Tobruk - Easter 1941 - ...first to quail...went agley...

Chapter 4 – At Bay – The Easter Battle

The battle had reached its crisis. The penetration had not yet been contained, but the assault had been turned. To "A/E" Battery must go the main credit. For 45 minutes they had contested the seemingly relentless enemy advance, standing to their guns and proving themselves more steadfast than their enemy; the German tank crews were first to quail.

The prime causes of failure were the Germans' and Rommel's over-confidence and their under-estimation of the strength of the defence. A battle plan based on the false assumption, drawn from European experience, that opposition would collapse when the tanks broke through the perimeter went agley when that did not occur. Both senior and junior commanders lost their nerve, the force its cohesion.

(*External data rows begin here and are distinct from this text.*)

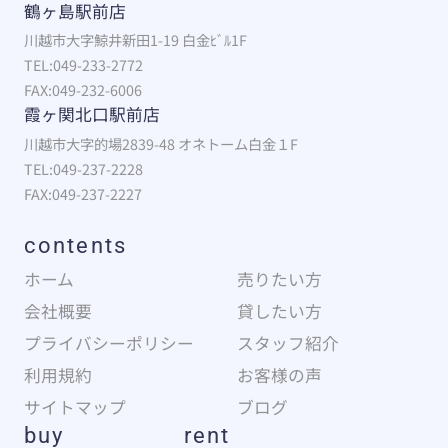
鶴ヶ島駅前店
川越市大字鯨井新田1-19 白金ﾋﾞﾙ1F
TEL:049-233-2772
FAX:049-232-6006
霞ヶ関北口駅前店
川越市大字的場2839-48 オネトーム白金１F
TEL:049-237-2228
FAX:049-237-2227
contents
ホーム
売りたい方
会社概要
貸したい方
プライバシーポリシー
スタッフ紹介
利用規約
お客様の声
サイトマップ
ブログ
buy
rent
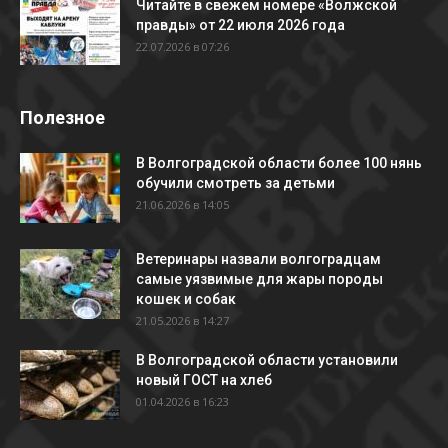
Читайте в свежем номере «Волжской
правды» от 22 июля 2026 года
22.07.2026 в 07:26
Полезное
В Волгоградской области более 100 нянь
обучили смотреть за детьми
21.06.2026 в 14:05
Ветеринары назвали волгоградцам
самые уязвимые для жары породы
кошек и собак
21.05.2026 в 14:27
В Волгоградской области установили
новый ГОСТ на хлеб
01.04.2026 в 16:23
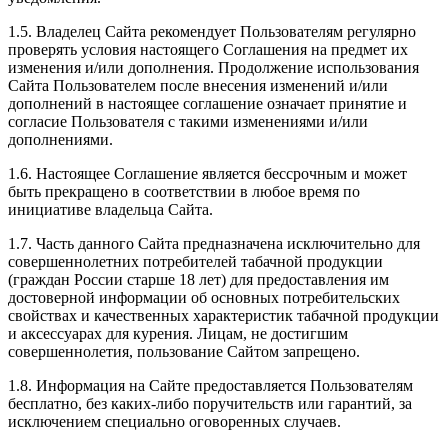
1.5. Владелец Сайта рекомендует Пользователям регулярно
проверять условия настоящего Соглашения на предмет их
изменения и/или дополнения. Продолжение использования
Сайта Пользователем после внесения изменений и/или
дополнений в настоящее соглашение означает принятие и
согласие Пользователя с такими изменениями и/или
дополнениями.
1.6. Настоящее Соглашение является бессрочным и может
быть прекращено в соответствии в любое время по
инициативе владельца Сайта.
1.7. Часть данного Сайта предназначена исключительно для
совершеннолетних потребителей табачной продукции
(граждан России старше 18 лет) для предоставления им
достоверной информации об основных потребительских
свойствах и качественных характеристик табачной продукции
и аксессуарах для курения. Лицам, не достигшим
совершеннолетия, пользование Сайтом запрещено.
1.8. Информация на Сайте предоставляется Пользователям
бесплатно, без каких-либо поручительств или гарантий, за
исключением специально оговоренных случаев.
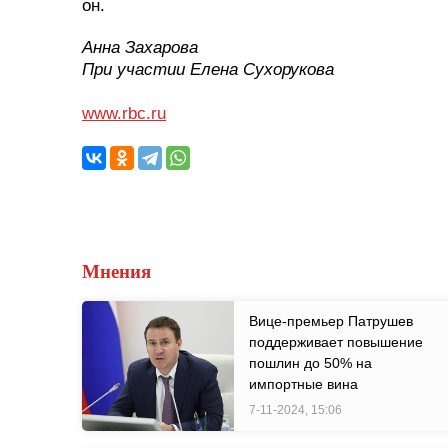
он.
Анна Захарова
При участии Елена Сухорукова
www.rbc.ru
Мнения
Вице-премьер Патрушев
поддерживает повышение
пошлин до 50% на
импортные вина
7-11-2024, 15:06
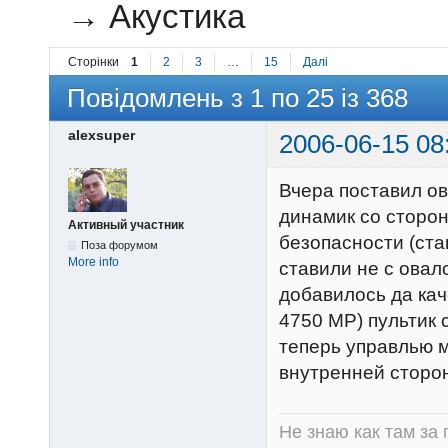
→
Акустика
Сторінки
1
2
3
…
15
Далі
Повідомлень з 1 по 25 із 368
alexsuper
2006-06-15 08
Вчера поставил ов
динамик со сторон
Активный участник
безопасности (ста
Поза форумом
More info
ставили не с овало
добавилось да кач
4750 МР) пультик 
теперь управлью м
внутренней сторон
Не знаю как там за 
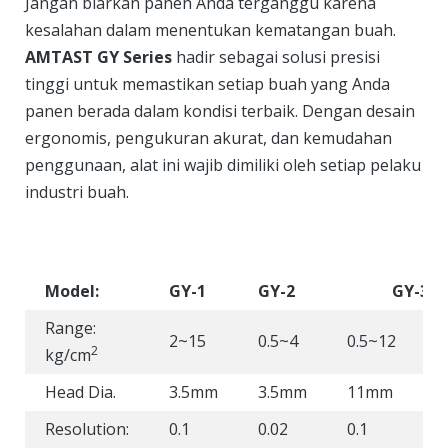
Jangan biarkan panen Anda terganggu karena
kesalahan dalam menentukan kematangan buah.
AMTAST GY Series
hadir sebagai solusi presisi
tinggi untuk memastikan setiap buah yang Anda
panen berada dalam kondisi terbaik. Dengan desain
ergonomis, pengukuran akurat, dan kemudahan
penggunaan, alat ini wajib dimiliki oleh setiap pelaku
industri buah.
Model:
GY-1
GY-2
GY-3
Range:
2~15
0.5~4
0.5~12
1
2
kg/cm
Head Dia.
3.5mm
3.5mm
11mm
Resolution:
0.1
0.02
0.1
0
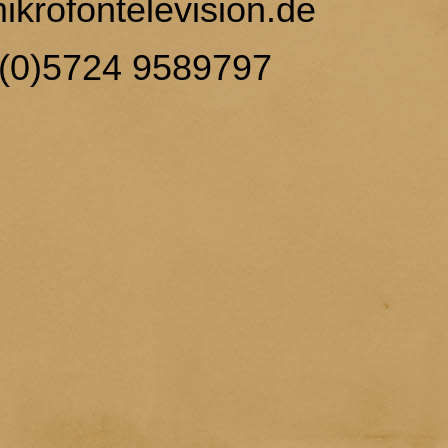
krofontelevision.de
(0)5724 9589797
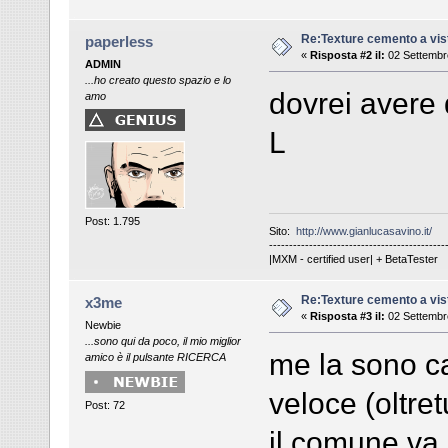
Re:Texture cemento a vis
paperless
«
Risposta #2 il:
02 Settembr
ADMIN
...ho creato questo spazio e lo
dovrei avere 
amo
L
Post: 1.795
Sito:
http://www.gianlucasavino.it/
--------------------------------------------
|MXM - certified user| + BetaTester
Re:Texture cemento a vis
x3me
«
Risposta #3 il:
02 Settembr
Newbie
...sono qui da poco, il mio miglior
me la sono c
amico è il pulsante RICERCA
veloce (oltre
Post: 72
il comune va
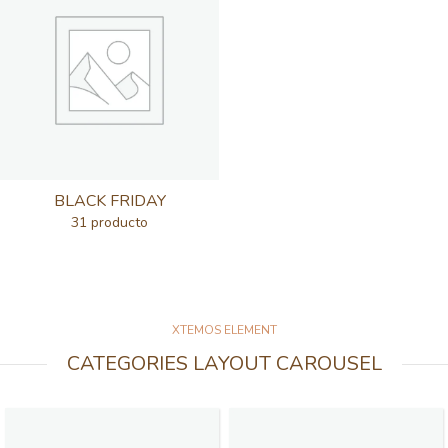
BLACK FRIDAY
31 producto
XTEMOS ELEMENT
CATEGORIES LAYOUT CAROUSEL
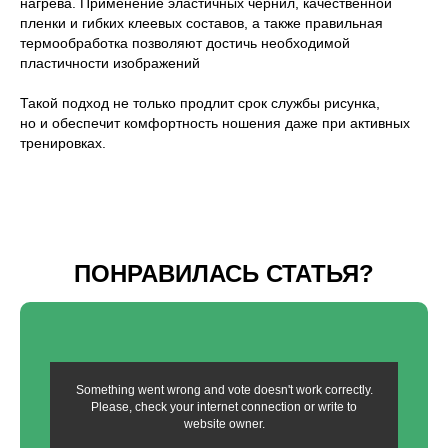
нагрева. Применение эластичных чернил, качественной
пленки и гибких клеевых составов, а также правильная
термообработка позволяют достичь необходимой
пластичности изображений
Такой подход не только продлит срок службы рисунка,
но и обеспечит комфортность ношения даже при активных
тренировках.
ЗАКАЗАТЬ ЗВОНОК
ПОНРАВИЛАСЬ СТАТЬЯ?
Something went wrong and vote doesn't work correctly.
Please, check your internet connection or write to
website owner.
Заполняя форму, вы даете согласие на
обработку персональных данных и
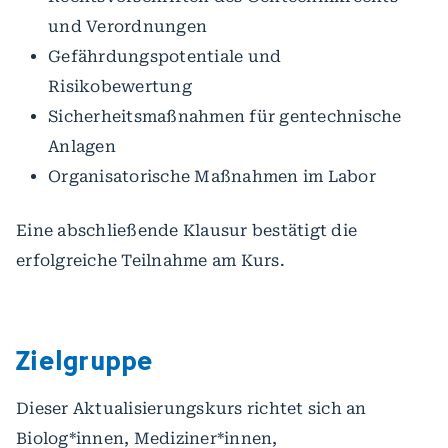
und Verordnungen
Gefährdungspotentiale und
Risikobewertung
Sicherheitsmaßnahmen für gentechnische
Anlagen
Organisatorische Maßnahmen im Labor
Eine abschließende Klausur bestätigt die
erfolgreiche Teilnahme am Kurs.
Zielgruppe
Dieser Aktualisierungskurs richtet sich an
Biolog*innen, Mediziner*innen,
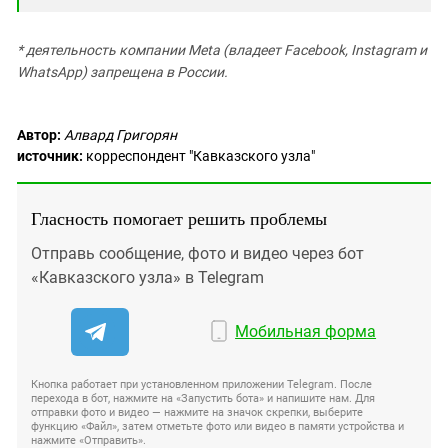
* деятельность компании Meta (владеет Facebook, Instagram и
WhatsApp) запрещена в России.
Автор:
Алвард Григорян
источник:
корреспондент "Кавказского узла"
Гласность помогает решить проблемы
Отправь сообщение, фото и видео через бот
«Кавказского узла» в Telegram
Мобильная форма
Кнопка работает при установленном приложении Telegram. После
перехода в бот, нажмите на «Запустить бота» и напишите нам. Для
отправки фото и видео — нажмите на значок скрепки, выберите
функцию «Файл», затем отметьте фото или видео в памяти устройства и
нажмите «Отправить».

But the victory belonged in the main to the gunners who had fought it out with the German tanks, to the Bren gunners and machine-gunners in the posts who had not been intimidated or subdued and to the patrolmen whose bayonet charges had dislodged the enemy infantry before they could consolidate. One may accept the summing up by the diarist of "B/O" Battery: The two outstanding features of the battle were:

(i) "A/E"Battery's tank shoot, which finally stopped the tanks.

(ii) The infantry in "D"Company remaining in their positions completely unperturbed by the tanks and then attacking the ensuing infantry, together with an excellent counter-attack by "B" Company.